# Sub for Chili Powder.  Wayne g  new member



## wayne g (Dec 19, 2015)

Don't like Chili Powder or its aftertaste! What's a good substitute in rubs and sauces??


----------



## joshua brede (Dec 19, 2015)

Have you tried chipotle pepper powder? It's got a bit more heat but way better flavor


----------



## wayne g (Dec 19, 2015)

No I haven't tried that on anything. Can't recall seeing it in any of our local grocery stores either?? I'll sure try it though. Do you know of any good online suppliers for getting spices and seasonings? Thanks,Joshua!


----------



## chef jimmyj (Dec 19, 2015)

Wayne, Chili powder is a Blend of Ancho Chile with a small amount of Cumin, Oregano and sometimes Salt and Sugar. Lots of people are sensitive to Cumin and find it strong flavored with an after taste. There is no reason you can't just leave it out of a rub. You can add extra Paprika if you wish. Chipotle is smokey and quite Hot, a little goes a long way. If you want to go through the trouble, there are other Chiles that have great flavor, buy whole and grind. Chile California is mild and fruity.

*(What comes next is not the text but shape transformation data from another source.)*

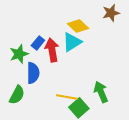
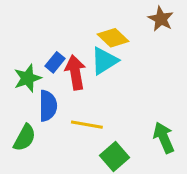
brown star: (111, 13) -> (161, 19), turned -30
green arrow: (101, 92) -> (164, 138), moved
yellow line: (67, 97) -> (87, 125), moved

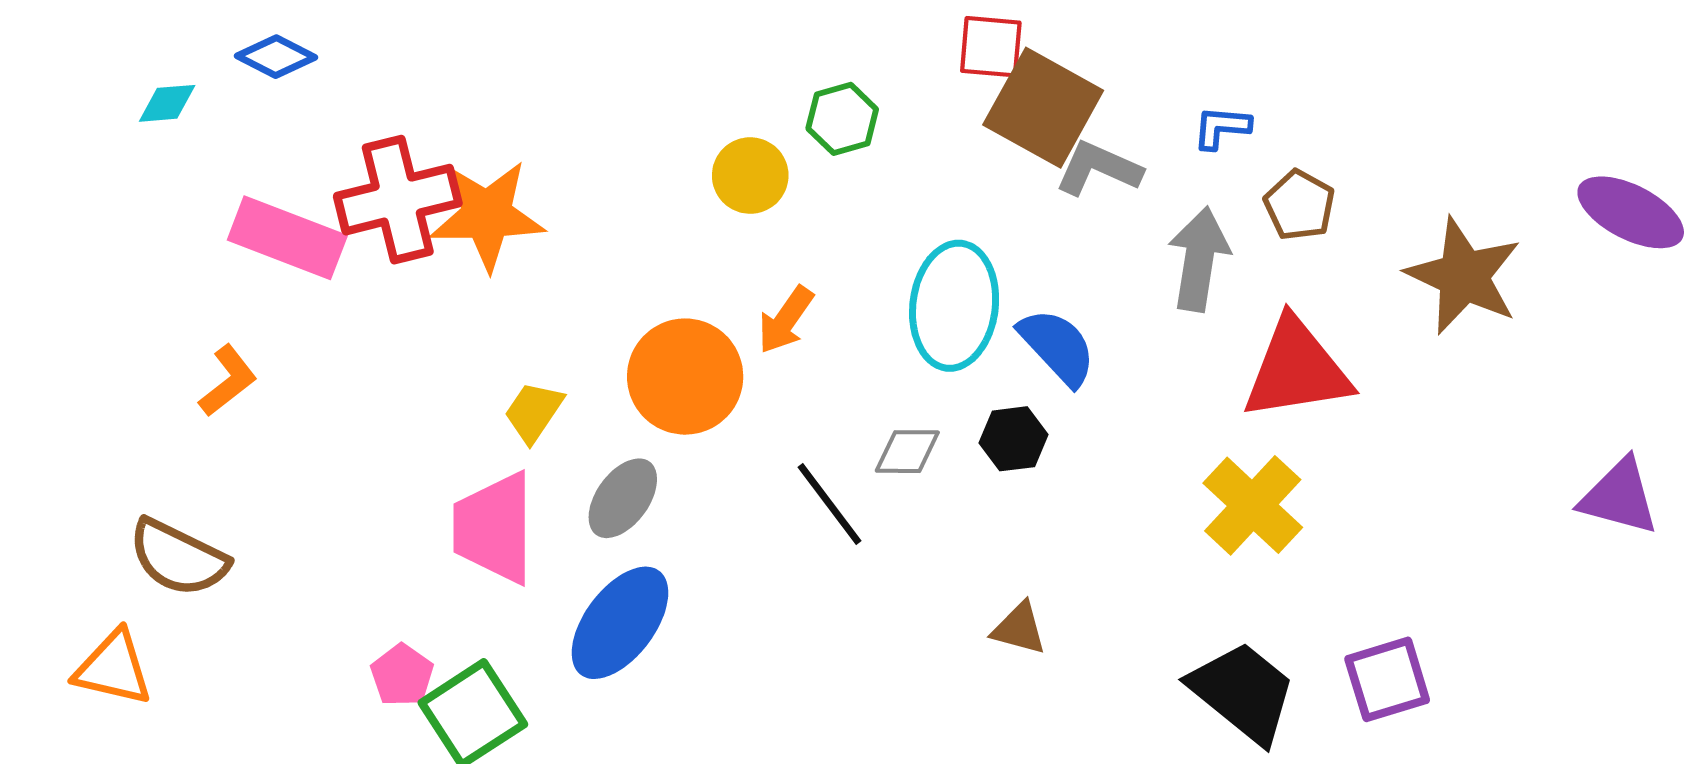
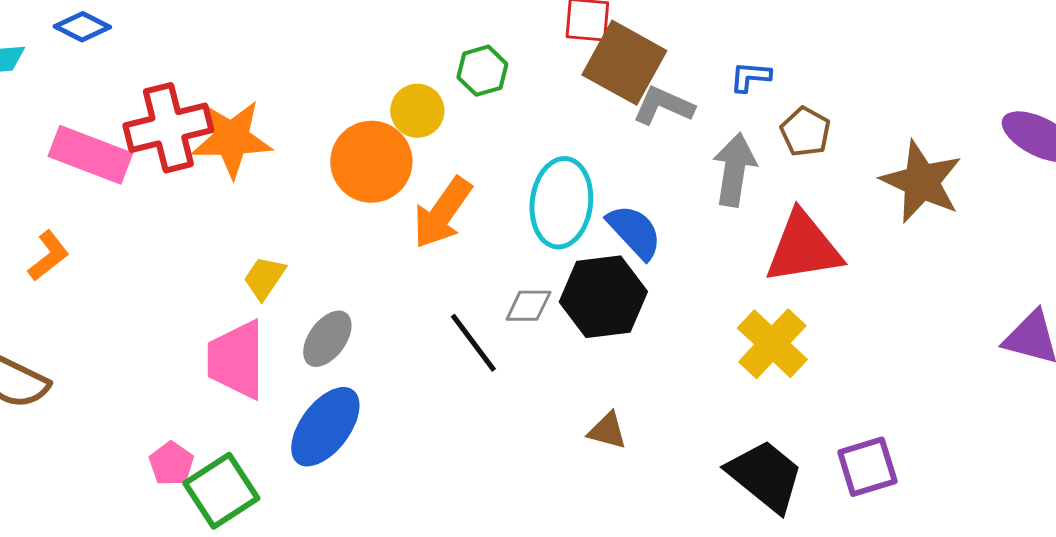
orange arrow: (786, 320) -> (442, 213), size x1.5
orange circle: (685, 377) -> (371, 162), moved
black hexagon: (1013, 439) -> (603, 297), size x1.8

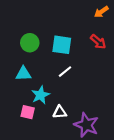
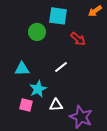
red arrow: (98, 42) -> (78, 39), moved
green circle: (30, 43) -> (37, 32), moved
cyan square: (62, 45) -> (58, 16), moved

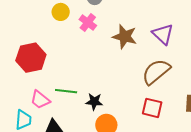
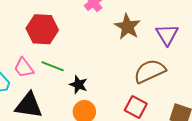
red hexagon: (31, 58) -> (42, 29), moved

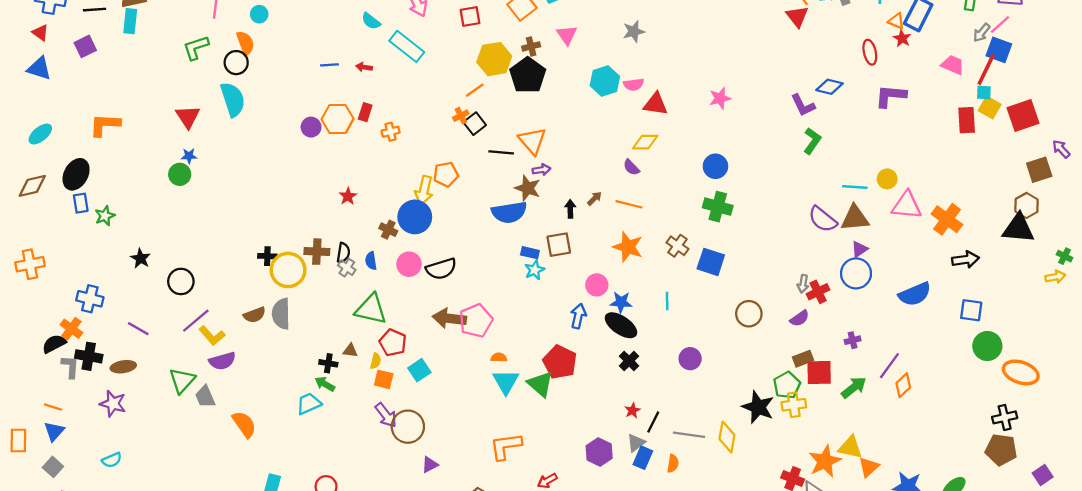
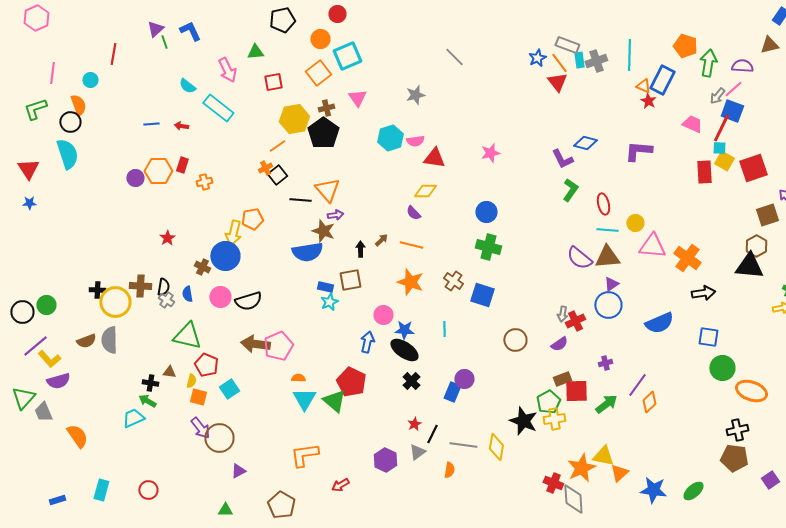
red ellipse: (870, 52) -> (603, 204), moved
green circle: (180, 174) -> (46, 305), moved
blue rectangle: (643, 458) -> (452, 392), moved

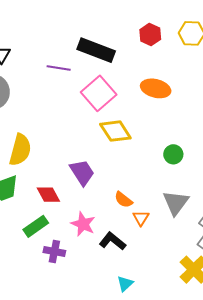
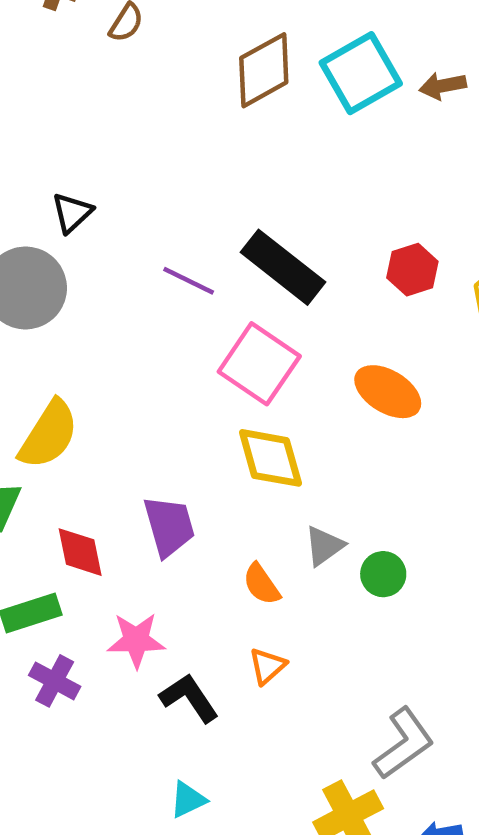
pink square: (99, 93) -> (259, 364), turned -32
green circle: (173, 154) -> (383, 574), moved
orange semicircle: (123, 200) -> (261, 584), moved
gray triangle: (176, 203) -> (324, 546), moved, size x0.7
pink star: (83, 224) -> (136, 640), turned 30

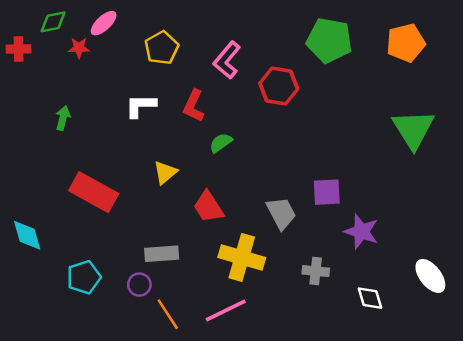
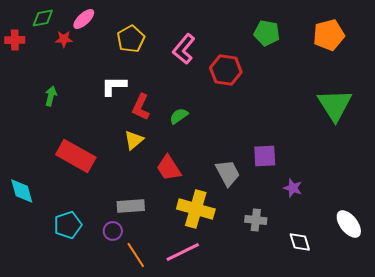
green pentagon: (329, 40) -> (267, 33), size x0.7
red L-shape: (194, 106) -> (141, 107), moved
purple star: (361, 232) -> (293, 188), size x0.7

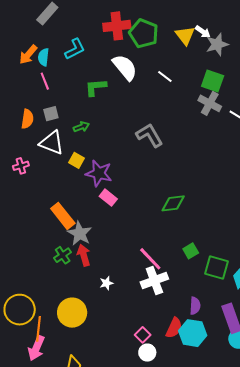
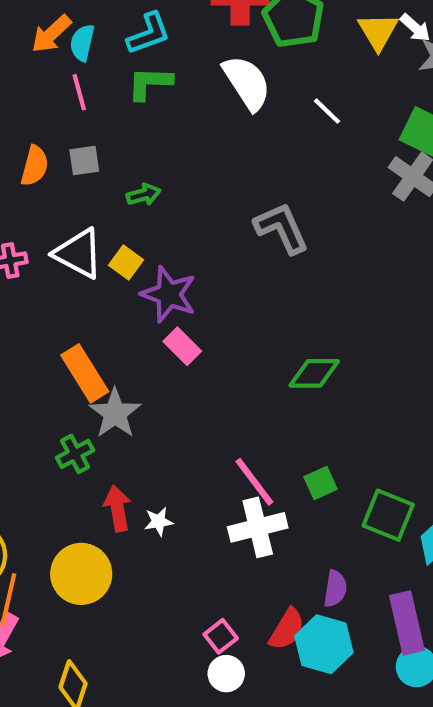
green L-shape: (96, 87) -> (150, 83), moved
white triangle: (52, 143) -> (79, 253), moved
green square: (191, 251) -> (321, 483), moved
red arrow: (84, 255) -> (117, 508), moved

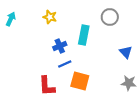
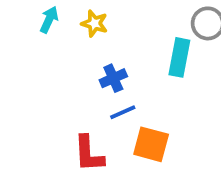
cyan arrow: (11, 19) -> (49, 20), moved
cyan rectangle: (84, 35) -> (179, 57), moved

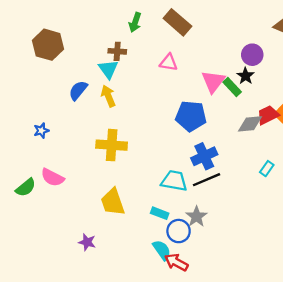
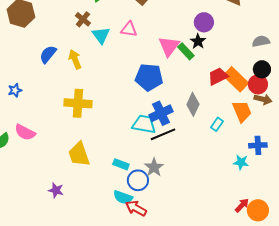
brown cross: (117, 51) -> (83, 19), turned 35
cyan triangle: (108, 69) -> (101, 35), moved
gray diamond: (250, 124) -> (193, 104), moved, turned -60
cyan trapezoid: (174, 181) -> (144, 124), moved
cyan semicircle: (162, 250) -> (123, 197), turned 144

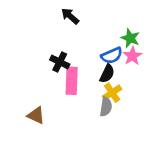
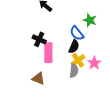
blue semicircle: (112, 56) -> (77, 33), turned 77
pink star: (132, 56) -> (94, 63), moved
brown triangle: (36, 115) -> (38, 79), moved

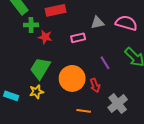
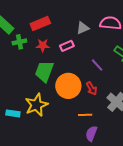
red star: (45, 37) -> (43, 45), moved
green trapezoid: (40, 68) -> (44, 71), moved
yellow star: (36, 92) -> (36, 105), size x1.6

Guajillo and Pasilla are also great but a little hotter...JJ


----------



## daveomak (Dec 19, 2015)

In the Latino spice section are peppers of all makes and varieties.....   Chipotle are the brown shriveled peppers....  they are smoked....   
I buy bags of the dried peppers and dry them further in the oven on low heat until they are really dry ...  then grind in the food processor or blender to a powder....  doing that, I can get the flavor and heat I'm looking for....


----------



## wayne g (Dec 19, 2015)

Thanks guys! Thanks so much for the info! I'll look for those at the food stores and try them. I didn't know that about cumin,that may be what I find distasteful.


----------



## chef jimmyj (Dec 19, 2015)

Many grocery chains will have small bags of dry Chiles, if you have a large Mexican population they may be in bulk. In any event McCormick sells 100% Pure Grnd Ancho and Grnd Chipotle, in the spice isle. You can get the Ancho and see if you like it. By itself, it has a slightly bitter, spicy raisin taste...JJ


----------



## gixxerfrk (Dec 19, 2015)

I really like Chipotle but it is smart to use less (I start at half) or run 50/50 with another spice that you are using as a substitute.


----------



## wayne g (Dec 19, 2015)

OK I'll be on the lookout for the Chili California,McCormick Ancho, and possibly the Chipotle. I really don't go for the hot stuff anymore. Just fresh ground black pepper and some Tiger Sauce is fine with me and my Queing sessions! Thanks again guys!!


----------